EXERCISE DIRECTIONS :: Return the lines below that contain the word "switch".

DATA ::
---------------
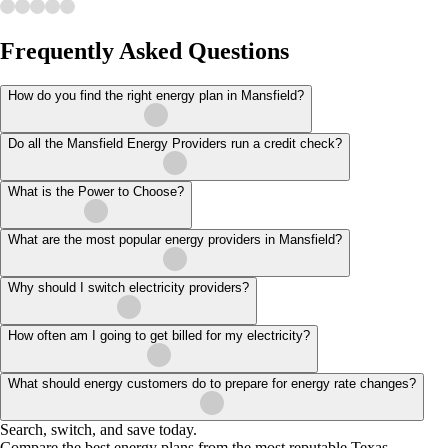
Frequently Asked Questions
How do you find the right energy plan in Mansfield?
Do all the Mansfield Energy Providers run a credit check?
What is the Power to Choose?
What are the most popular energy providers in Mansfield?
Why should I switch electricity providers?
How often am I going to get billed for my electricity?
What should energy customers do to prepare for energy rate changes?
Search, switch, and save today.
Compare the best energy plans from the most reputable Texas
---------------
RESPONSE TO THIS TASK ::
Why should I switch electricity providers?
Search, switch, and save today.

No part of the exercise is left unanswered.